» **Exercise objective**: I'd like every entry transcribed word for word, with no pictures.

[Data entries]
----

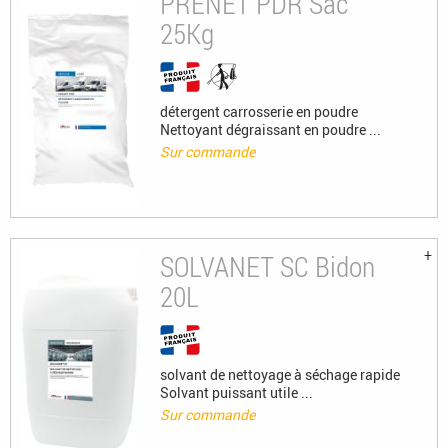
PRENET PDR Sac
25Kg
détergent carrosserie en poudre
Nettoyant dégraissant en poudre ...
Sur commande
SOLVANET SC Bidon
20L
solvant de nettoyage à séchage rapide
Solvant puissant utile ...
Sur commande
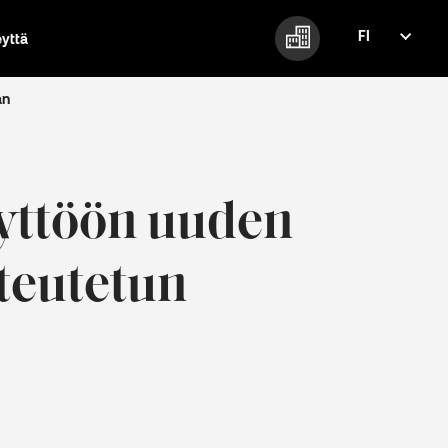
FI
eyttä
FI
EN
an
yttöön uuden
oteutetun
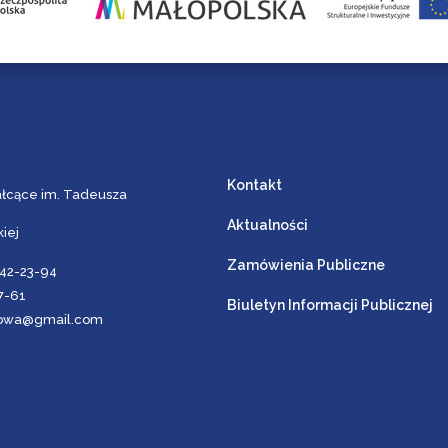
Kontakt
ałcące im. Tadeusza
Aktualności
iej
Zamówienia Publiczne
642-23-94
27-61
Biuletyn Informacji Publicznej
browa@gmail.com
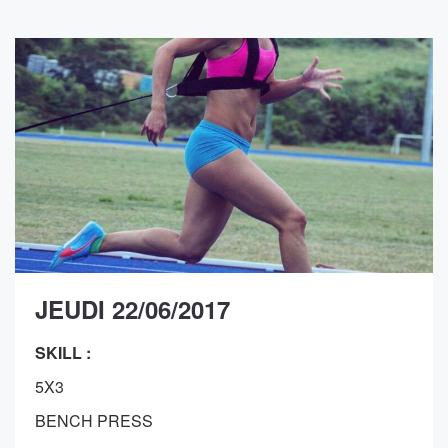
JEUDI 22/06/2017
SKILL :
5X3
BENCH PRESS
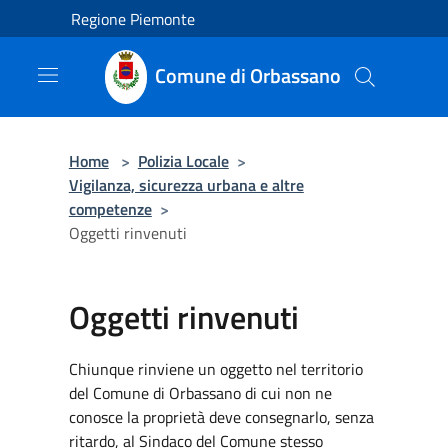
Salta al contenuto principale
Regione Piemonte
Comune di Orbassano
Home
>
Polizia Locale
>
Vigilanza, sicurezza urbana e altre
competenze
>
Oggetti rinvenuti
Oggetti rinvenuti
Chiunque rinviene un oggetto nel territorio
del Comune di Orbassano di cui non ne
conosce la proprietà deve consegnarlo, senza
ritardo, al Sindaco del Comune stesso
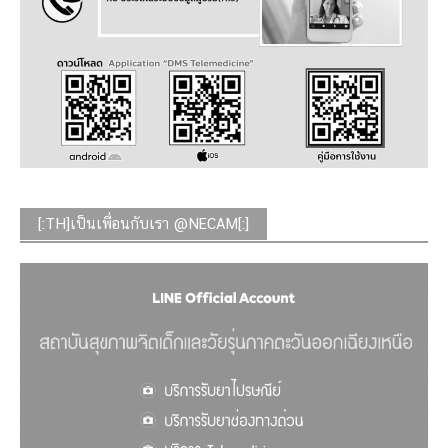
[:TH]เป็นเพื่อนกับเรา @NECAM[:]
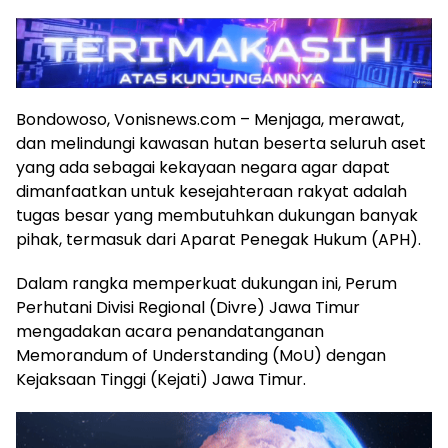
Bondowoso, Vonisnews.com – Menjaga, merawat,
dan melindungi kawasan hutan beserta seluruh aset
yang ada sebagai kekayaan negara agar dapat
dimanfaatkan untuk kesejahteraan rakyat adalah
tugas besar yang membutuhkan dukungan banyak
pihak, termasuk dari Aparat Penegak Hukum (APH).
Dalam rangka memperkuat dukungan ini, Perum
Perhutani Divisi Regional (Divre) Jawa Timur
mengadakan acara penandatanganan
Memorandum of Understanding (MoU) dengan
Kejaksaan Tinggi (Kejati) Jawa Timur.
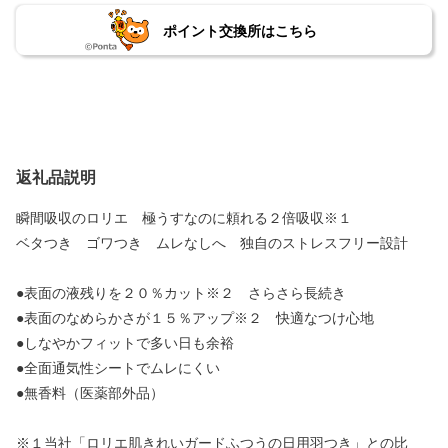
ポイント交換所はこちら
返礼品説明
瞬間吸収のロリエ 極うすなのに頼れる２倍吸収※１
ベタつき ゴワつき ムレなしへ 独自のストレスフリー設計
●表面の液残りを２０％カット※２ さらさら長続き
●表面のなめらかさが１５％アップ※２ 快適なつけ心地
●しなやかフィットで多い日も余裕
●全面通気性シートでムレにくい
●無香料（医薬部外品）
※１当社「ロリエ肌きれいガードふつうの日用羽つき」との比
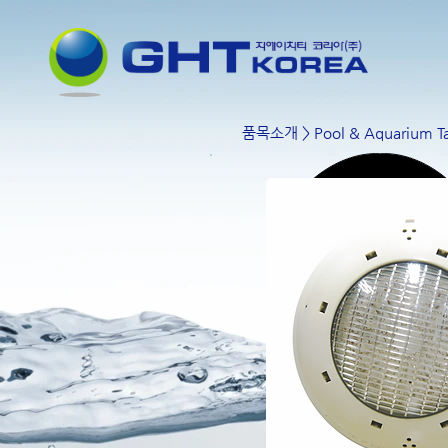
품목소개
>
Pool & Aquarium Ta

----

» **Expected answer**:
PRENET PDR Sac
25Kg
détergent carrosserie en poudre
Nettoyant dégraissant en poudre ...
Sur commande
SOLVANET SC Bidon
20L
solvant de nettoyage à séchage rapide
Solvant puissant utile ...
Sur commande
FI
eyttä
FI
EN
an
yttöön uuden
oteutetun
Kontakt
ałcące im. Tadeusza
Aktualności
iej
Zamówienia Publiczne
642-23-94
27-61
Biuletyn Informacji Publicznej
browa@gmail.com
JEUDI 22/06/2017
SKILL :
5X3
BENCH PRESS
Salta al contenuto principale
Regione Piemonte
Comune di Orbassano
Home
>
Polizia Locale
>
Vigilanza, sicurezza urbana e altre
competenze
>
Oggetti rinvenuti
Oggetti rinvenuti
Chiunque rinviene un oggetto nel territorio
del Comune di Orbassano di cui non ne
conosce la proprietà deve consegnarlo, senza
ritardo, al Sindaco del Comune stesso
[:TH]เป็นเพื่อนกับเรา @NECAM[:]
Bondowoso, Vonisnews.com – Menjaga, merawat,
dan melindungi kawasan hutan beserta seluruh aset
yang ada sebagai kekayaan negara agar dapat
dimanfaatkan untuk kesejahteraan rakyat adalah
tugas besar yang membutuhkan dukungan banyak
pihak, termasuk dari Aparat Penegak Hukum (APH).
Dalam rangka memperkuat dukungan ini, Perum
Perhutani Divisi Regional (Divre) Jawa Timur
mengadakan acara penandatanganan
Memorandum of Understanding (MoU) dengan
Kejaksaan Tinggi (Kejati) Jawa Timur.
ポイント交換所はこちら
返礼品説明
瞬間吸収のロリエ 極うすなのに頼れる２倍吸収※１
ベタつき ゴワつき ムレなしへ 独自のストレスフリー設計
●表面の液残りを２０％カット※２ さらさら長続き
●表面のなめらかさが１５％アップ※２ 快適なつけ心地
●しなやかフィットで多い日も余裕
●全面通気性シートでムレにくい
●無香料（医薬部外品）
※１当社「ロリエ肌きれいガードふつうの日用羽つき」との比
품목소개
>
Pool & Aquarium Ta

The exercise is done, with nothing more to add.